PROBLEM REQUIREMENTS
Hunt through the lines below for the string "informatie" and copy each one that has it.

Collected data:
-*-
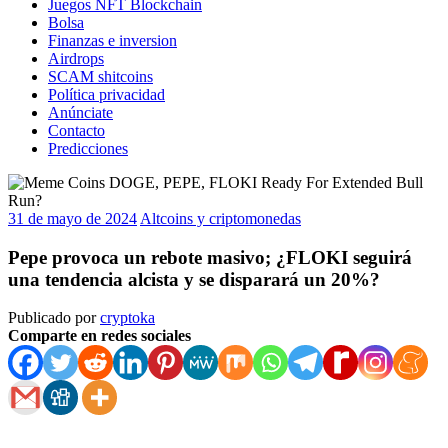
Juegos NFT Blockchain
Bolsa
Finanzas e inversion
Airdrops
SCAM shitcoins
Política privacidad
Anúnciate
Contacto
Predicciones
31 de mayo de 2024
Altcoins y criptomonedas
Pepe provoca un rebote masivo; ¿FLOKI seguirá
una tendencia alcista y se disparará un 20%?
Publicado por
cryptoka
Comparte en redes sociales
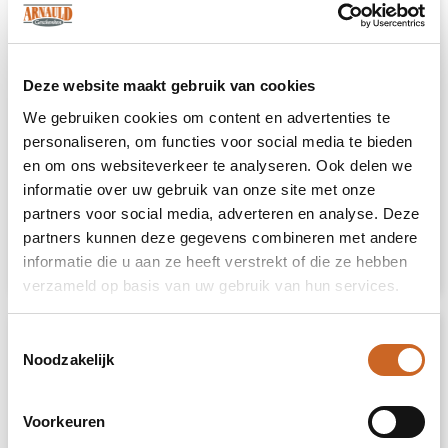
Prijsopgave
Selecteer jouw opties voor de prijsopgave.
Deze website maakt gebruik van cookies
We gebruiken cookies om content en advertenties te
personaliseren, om functies voor social media te bieden
Toevoegen aan winkelwagen
en om ons websiteverkeer te analyseren. Ook delen we
informatie over uw gebruik van onze site met onze
Vrijblijvende offerte
partners voor social media, adverteren en analyse. Deze
partners kunnen deze gegevens combineren met andere
Sample aanvragen
informatie die u aan ze heeft verstrekt of die ze hebben
verzameld op basis van uw gebruik van hun services.
Toestemmingsselectie
Noodzakelijk
Voorkeuren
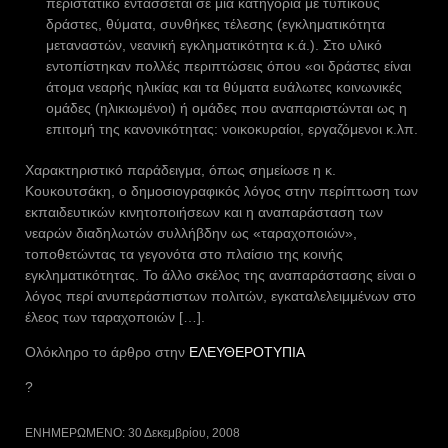
περιστατικό εντάσσεται σε μια κατηγορία με τυπικούς
δράστες, θύματα, συνθήκες τέλεσης (εγκληματικότητα
μεταναστών, νεανική εγκληματικότητα κ.ά.). Στο υλικό
εντοπίστηκαν πολλές περιπτώσεις όπου «οι δράστες είναι
άτομα νεαρής ηλικίας και τα θύματα ευάλωτες κοινωνικές
ομάδες (ηλικιωμένοι) ή ομάδες που αναπαριστώνται ως η
επιτομή της κανονικότητας: νοικοκυραίοι, εργαζόμενοι κ.λπ.
Χαρακτηριστικό παράδειγμα, όπως σημείωσε η κ.
Κουκουτσάκη, ο δημοσιογραφικός λόγος στην περίπτωση των
εκπαιδευτικών κινητοποιήσεων και η αναπαράσταση των
νεαρών διαδηλωτών συλλήβδην ως «ταραχοποιών»,
τοποθετώντας τα γεγονότα στο πλαίσιο της κοινής
εγκληματικότητας. Το άλλο σκέλος της αναπαράστασης είναι ο
λόγος περί ανυπεράσπιστων πολιτών, εγκαταλελειμμένων στο
έλεος των ταραχοποιών […].
Ολόκληρο το άρθρο στην
ΕΛΕΥΘΕΡΟΤΥΠΙΑ
?
ΕΝΗΜΕΡΩΜΈΝΟ:
30 Δεκεμβρίου, 2008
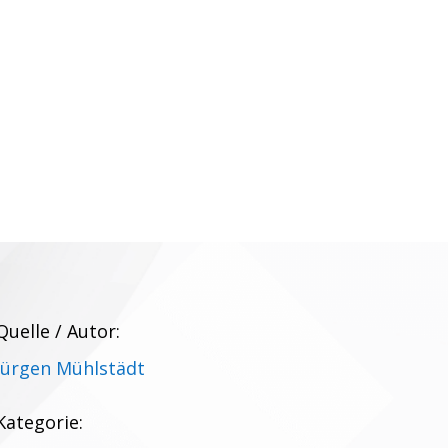
Quelle / Autor:
Jürgen Mühlstädt
Kategorie:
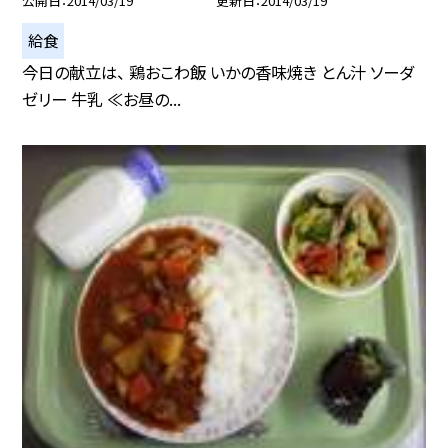
公開日
2014/03/19
更新日
2014/03/19
給食
今日の献立は、 鶏おこわ飯 いかの香味焼き とん汁 ソーダ
ゼリー 牛乳 ≪お昼の...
-*-
SOLUTION TO THIS PROBLEM
informatie over uw gebruik van onze site met onze
informatie die u aan ze heeft verstrekt of die ze hebben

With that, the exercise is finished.